*Exercise details*
Scan the entries line by line and return those with "adresse".
• • • • • • •
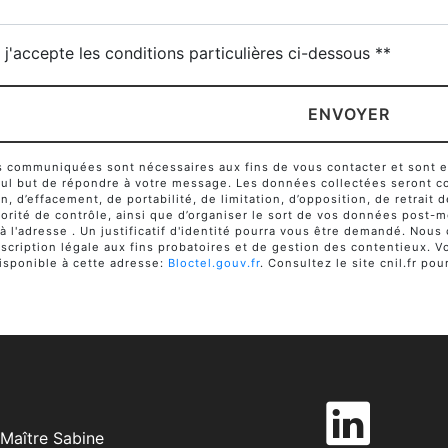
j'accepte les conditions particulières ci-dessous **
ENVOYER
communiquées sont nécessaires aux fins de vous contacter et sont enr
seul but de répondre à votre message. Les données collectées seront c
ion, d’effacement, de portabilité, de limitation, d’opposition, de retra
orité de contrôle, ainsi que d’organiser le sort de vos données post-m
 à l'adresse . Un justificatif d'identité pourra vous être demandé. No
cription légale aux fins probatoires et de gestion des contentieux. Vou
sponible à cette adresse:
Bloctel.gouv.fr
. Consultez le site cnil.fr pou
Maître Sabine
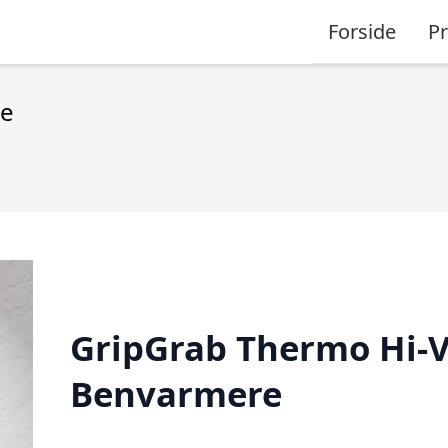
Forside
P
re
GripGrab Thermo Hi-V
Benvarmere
• • • • • • •
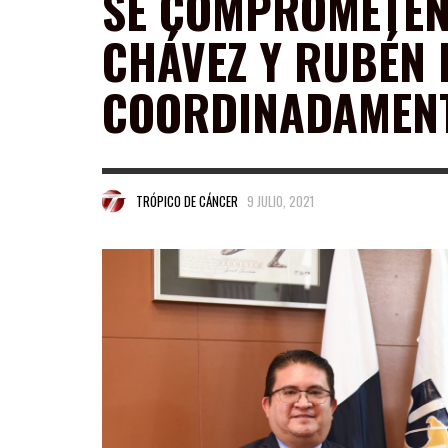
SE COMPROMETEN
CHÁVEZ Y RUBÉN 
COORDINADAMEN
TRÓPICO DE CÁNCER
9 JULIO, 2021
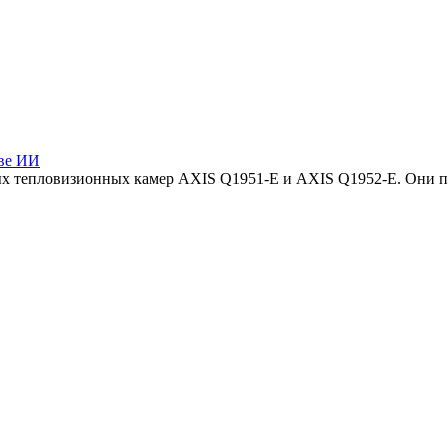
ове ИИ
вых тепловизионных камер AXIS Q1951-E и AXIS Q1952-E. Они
• • • • • • •
*The answer*
 à l'adresse . Un justificatif d'identité pourra vous être demandé. No
sponible à cette adresse:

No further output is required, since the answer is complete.